Top of Excerpted records

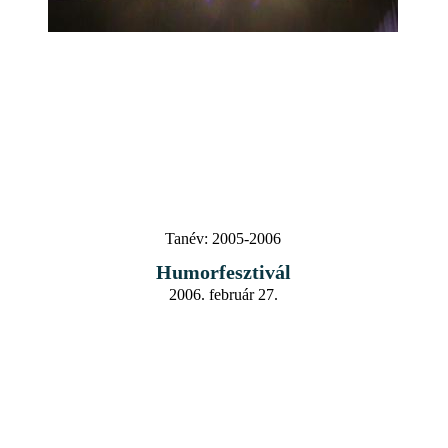
Tanév:
2005-2006
Humorfesztivál
2006. február 27.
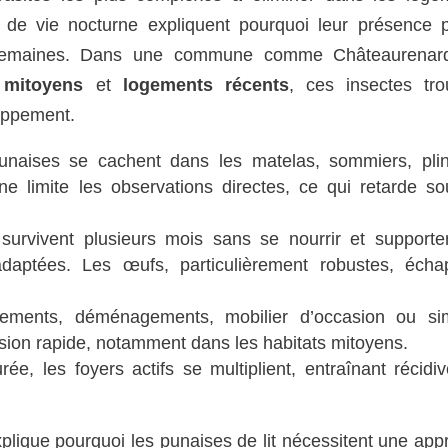
ode de vie nocturne expliquent pourquoi leur présence 
s semaines. Dans une commune comme Châteaurenar
 mitoyens
et
logements récents
, ces insectes tro
loppement.
naises se cachent dans les matelas, sommiers, plin
ne limite les observations directes, ce qui retarde so
urvivent plusieurs mois sans se nourrir et supporte
adaptées. Les œufs, particulièrement robustes, écha
ments, déménagements, mobilier d’occasion ou si
usion rapide, notamment dans les habitats mitoyens.
ée, les foyers actifs se multiplient, entraînant récidi
plique pourquoi les punaises de lit nécessitent une app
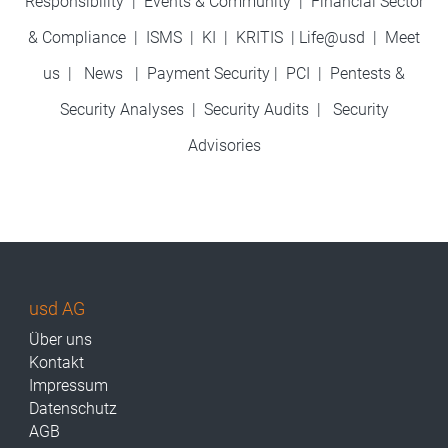
Responsibility
|
Events & Community
|
Financial Sector
& Compliance
|
ISMS
|
KI
|
KRITIS
|
Life@usd
|
Meet
us
|
News
|
Payment Security
|
PCI
|
Pentests &
Security Analyses
|
Security Audits
|
Security
Advisories
usd AG
Über uns
Kontakt
Impressum
Datenschutz
AGB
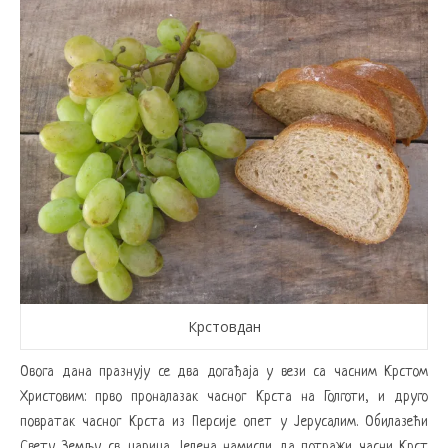
Крстовдан
Овога дана празнују се два догађаја у вези са часним Крстом
Христовим: прво проналазак часног Крста на Голготи, и друго
повратак часног Крста из Персије опет у Јерусалим. Обилазећи
Свету Земљу св. царица Јелена намисли да потражи часни Крст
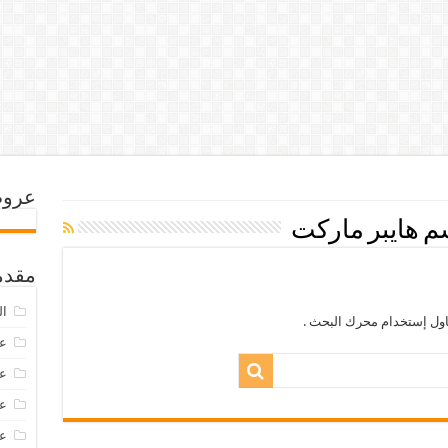
عروض
 هايبر ماركت
مقدم
ال
اول إستخدام محرك البحث .
عرو
عروض
عروض
عروض 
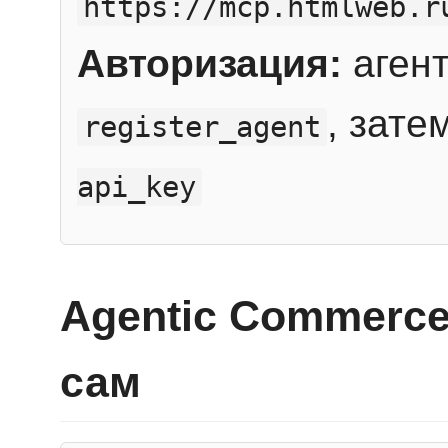
https://mcp.htmlweb.r
Авторизация:
агент
, зате
register_agent
api_key
Agentic Commerce
сам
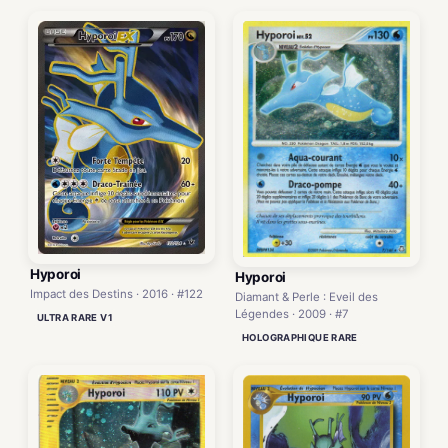
Hyporoi
Hyporoi
Impact des Destins · 2016 · #122
Diamant & Perle : Eveil des
Légendes · 2009 · #7
ULTRA RARE V1
HOLOGRAPHIQUE RARE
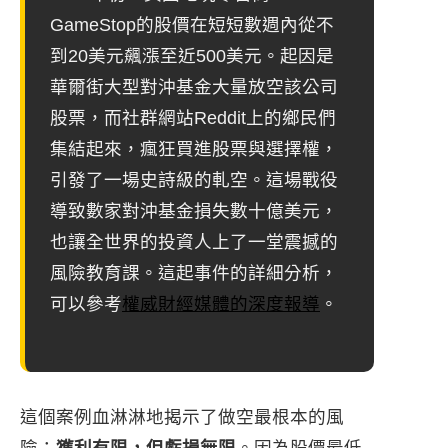
GameStop的股價在短短數週內從不
到20美元飆漲至近500美元。起因是
華爾街大型對沖基金大量放空該公司
股票，而社群網站Reddit上的鄉民們
集結起來，瘋狂買進股票與選擇權，
引發了一場史詩級的軋空。這場戰役
導致數家對沖基金損失數十億美元，
也讓全世界的投資人上了一堂震撼的
風險教育課。這起事件的詳細分析，
可以參考
權威財經媒體的深度報導
。
這個案例血淋淋地揭示了做空最根本的風
險：
獲利有限，但虧損無限
。因為股價最低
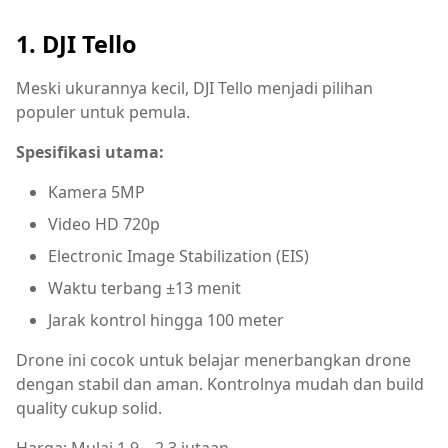
1. DJI Tello
Meski ukurannya kecil, DJI Tello menjadi pilihan
populer untuk pemula.
Spesifikasi utama:
Kamera 5MP
Video HD 720p
Electronic Image Stabilization (EIS)
Waktu terbang ±13 menit
Jarak kontrol hingga 100 meter
Drone ini cocok untuk belajar menerbangkan drone
dengan stabil dan aman. Kontrolnya mudah dan build
quality cukup solid.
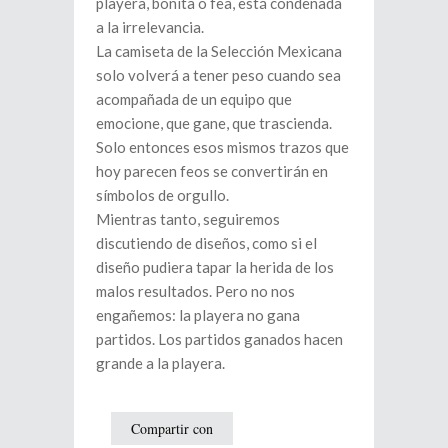
playera, bonita o fea, está condenada
a la irrelevancia.
La camiseta de la Selección Mexicana
solo volverá a tener peso cuando sea
acompañada de un equipo que
emocione, que gane, que trascienda.
Solo entonces esos mismos trazos que
hoy parecen feos se convertirán en
símbolos de orgullo.
Mientras tanto, seguiremos
discutiendo de diseños, como si el
diseño pudiera tapar la herida de los
malos resultados. Pero no nos
engañemos: la playera no gana
partidos. Los partidos ganados hacen
grande a la playera.
Compartir con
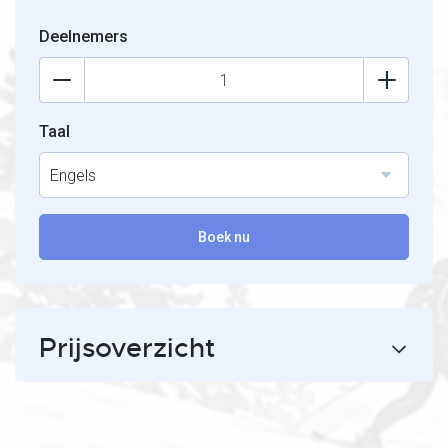
Deelnemers
Taal
Engels
Boek nu
Prijsoverzicht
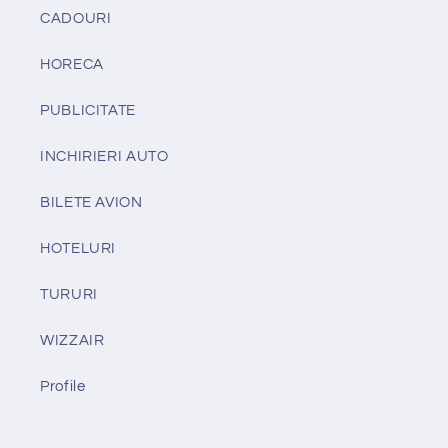
CADOURI
HORECA
PUBLICITATE
INCHIRIERI AUTO
BILETE AVION
HOTELURI
TURURI
WIZZAIR
Profile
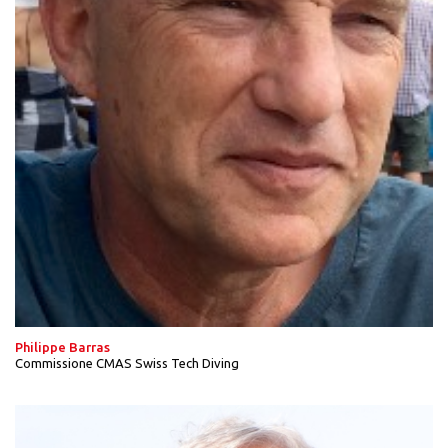
Philippe Barras
Commissione CMAS Swiss Tech Diving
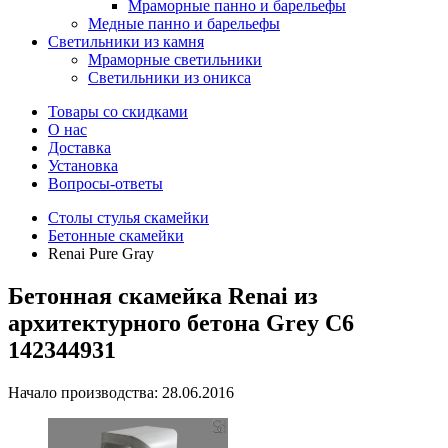
Мраморные панно и барельефы
Медные панно и барельефы
Светильники из камня
Мраморные светильники
Светильники из оникса
Товары со скидками
О нас
Доставка
Установка
Вопросы-ответы
Столы стулья скамейки
Бетонные скамейки
Renai Pure Gray
Бетонная скамейка Renai из
архитектурного бетона Grey C6
142344931
Начало производства: 28.06.2016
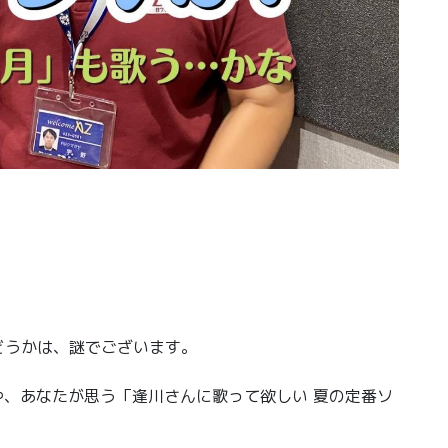
。
どうかは、謎でございます。
、あなたが思う「逢川さんに歌って欲しい 夏の定番ソ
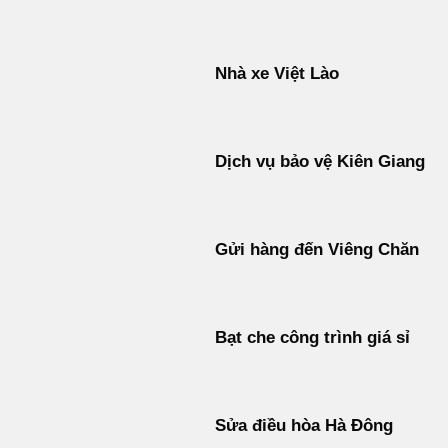
Nhà xe Việt Lào
Dịch vụ bảo vệ Kiên Giang
Gửi hàng đến Viêng Chăn
Bạt che công trình giá sỉ
Sửa điều hòa Hà Đông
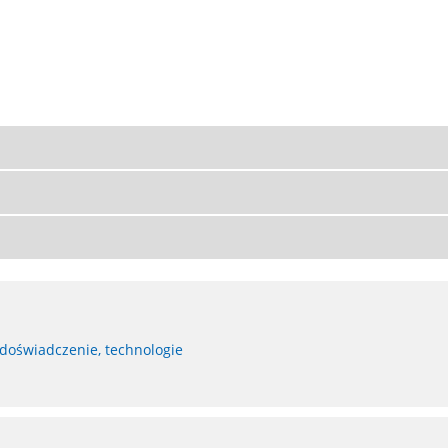
 doświadczenie, technologie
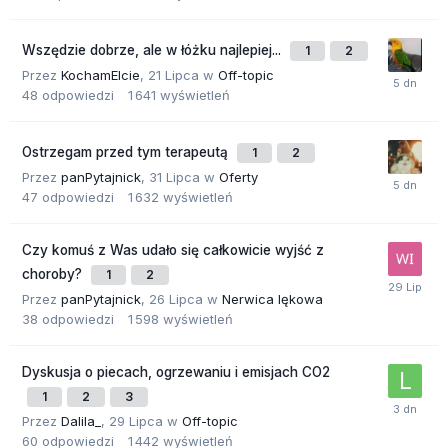
Wszędzie dobrze, ale w łóżku najlepiej...
1
2
Przez
KochamElcie
,
21 Lipca
w
Off-topic
48
odpowiedzi
1 641
wyświetleń
Ostrzegam przed tym terapeutą
1
2
Przez
panPytajnick
,
31 Lipca
w
Oferty
47
odpowiedzi
1 632
wyświetleń
Czy komuś z Was udało się całkowicie wyjść z
choroby?
1
2
Przez
panPytajnick
,
26 Lipca
w
Nerwica lękowa
38
odpowiedzi
1 598
wyświetleń
Dyskusja o piecach, ogrzewaniu i emisjach CO2
1
2
3
Przez
Dalila_
,
29 Lipca
w
Off-topic
60
odpowiedzi
1 442
wyświetleń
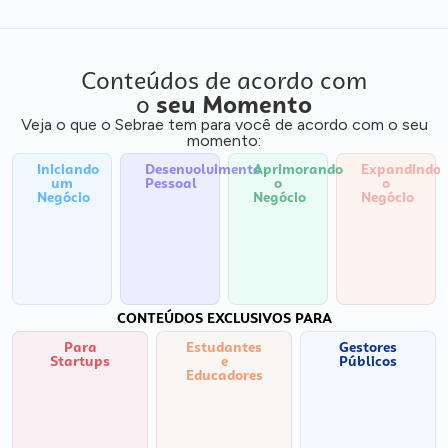
Conteúdos de acordo com
o
seu Momento
Veja o que o Sebrae tem para você de acordo com o seu
momento:
Iniciando
Desenvolvimento
Aprimorando
Expandindo
um
Pessoal
o
o
Negócio
Negócio
Negócio
CONTEÚDOS EXCLUSIVOS PARA
Para
Estudantes
Gestores
Startups
e
Públicos
Educadores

Bottom of Excerpted records

Copy each entry exactly as written, and drop the pictures from the copy.

Tanév:
2005-2006
Humorfesztivál
2006. február 27.
ode de vie nocturne expliquent pourquoi leur présence 
s semaines. Dans une commune comme Châteaurenar
 mitoyens
et
logements récents
, ces insectes tro
loppement.
naises se cachent dans les matelas, sommiers, plin
ne limite les observations directes, ce qui retarde so
urvivent plusieurs mois sans se nourrir et supporte
adaptées. Les œufs, particulièrement robustes, écha
ments, déménagements, mobilier d’occasion ou si
usion rapide, notamment dans les habitats mitoyens.
ée, les foyers actifs se multiplient, entraînant récidi
plique pourquoi les punaises de lit nécessitent une app
Responsibility
|
Events & Community
|
Financial Sector
& Compliance
|
ISMS
|
KI
|
KRITIS
|
Life@usd
|
Meet
us
|
News
|
Payment Security
|
PCI
|
Pentests &
Security Analyses
|
Security Audits
|
Security
Advisories
usd AG
Über uns
Kontakt
Impressum
Datenschutz
AGB
Крстовдан
Овога дана празнују се два догађаја у вези са часним Крстом
Христовим: прво проналазак часног Крста на Голготи, и друго
повратак часног Крста из Персије опет у Јерусалим. Обилазећи
Свету Земљу св. царица Јелена намисли да потражи часни Крст
عروض
 هايبر ماركت
مقدم
ال
اول إستخدام محرك البحث .
عرو
عروض
عروض
عروض 
https://mcp.htmlweb.r
Авторизация:
агент
, зате
register_agent
api_key
Agentic Commerce
сам
Hyporoi
Hyporoi
Impact des Destins · 2016 · #122
Diamant & Perle : Eveil des
Légendes · 2009 · #7
ULTRA RARE V1
HOLOGRAPHIQUE RARE
GameStop的股價在短短數週內從不
到20美元飆漲至近500美元。起因是
華爾街大型對沖基金大量放空該公司
股票，而社群網站Reddit上的鄉民們
集結起來，瘋狂買進股票與選擇權，
引發了一場史詩級的軋空。這場戰役
導致數家對沖基金損失數十億美元，
也讓全世界的投資人上了一堂震撼的
風險教育課。這起事件的詳細分析，
可以參考
權威財經媒體的深度報導
。
這個案例血淋淋地揭示了做空最根本的風
險：
獲利有限，但虧損無限
。因為股價最低
1. DJI Tello
Meski ukurannya kecil, DJI Tello menjadi pilihan
populer untuk pemula.
Spesifikasi utama:
Kamera 5MP
Video HD 720p
Electronic Image Stabilization (EIS)
Waktu terbang ±13 menit
Jarak kontrol hingga 100 meter
Drone ini cocok untuk belajar menerbangkan drone
dengan stabil dan aman. Kontrolnya mudah dan build
quality cukup solid.
playera, bonita o fea, está condenada
a la irrelevancia.
La camiseta de la Selección Mexicana
solo volverá a tener peso cuando sea
acompañada de un equipo que
emocione, que gane, que trascienda.
Solo entonces esos mismos trazos que
hoy parecen feos se convertirán en
símbolos de orgullo.
Mientras tanto, seguiremos
discutiendo de diseños, como si el
diseño pudiera tapar la herida de los
malos resultados. Pero no nos
engañemos: la playera no gana
partidos. Los partidos ganados hacen
grande a la playera.
Compartir con
Deelnemers
Taal
Engels
Boek nu
Prijsoverzicht
CADOURI
HORECA
PUBLICITATE
INCHIRIERI AUTO
BILETE AVION
HOTELURI
TURURI
WIZZAIR
Profile
Philippe Barras
Commissione CMAS Swiss Tech Diving
Мраморные панно и барельефы
Медные панно и барельефы
Светильники из камня
Мраморные светильники
Светильники из оникса
Товары со скидками
О нас
Доставка
Установка
Вопросы-ответы
Столы стулья скамейки
Бетонные скамейки
Renai Pure Gray
Бетонная скамейка Renai из
архитектурного бетона Grey C6
142344931
Начало производства: 28.06.2016
。
どうかは、謎でございます。
、あなたが思う「逢川さんに歌って欲しい 夏の定番ソ
Nhà xe Việt Lào
Dịch vụ bảo vệ Kiên Giang
Gửi hàng đến Viêng Chăn
Bạt che công trình giá sỉ
Sửa điều hòa Hà Đông
 doświadczenie, technologie
Wszędzie dobrze, ale w łóżku najlepiej...
1
2
Przez
KochamElcie
,
21 Lipca
w
Off-topic
48
odpowiedzi
1 641
wyświetleń
Ostrzegam przed tym terapeutą
1
2
Przez
panPytajnick
,
31 Lipca
w
Oferty
47
odpowiedzi
1 632
wyświetleń
Czy komuś z Was udało się całkowicie wyjść z
choroby?
1
2
Przez
panPytajnick
,
26 Lipca
w
Nerwica lękowa
38
odpowiedzi
1 598
wyświetleń
Dyskusja o piecach, ogrzewaniu i emisjach CO2
1
2
3
Przez
Dalila_
,
29 Lipca
w
Off-topic
60
odpowiedzi
1 442
wyświetleń
Conteúdos de acordo com
o
seu Momento
Veja o que o Sebrae tem para você de acordo com o seu
momento:
Iniciando
Desenvolvimento
Aprimorando
Expandindo
um
Pessoal
o
o
Negócio
Negócio
Negócio
CONTEÚDOS EXCLUSIVOS PARA
Para
Estudantes
Gestores
Startups
e
Públicos
Educadores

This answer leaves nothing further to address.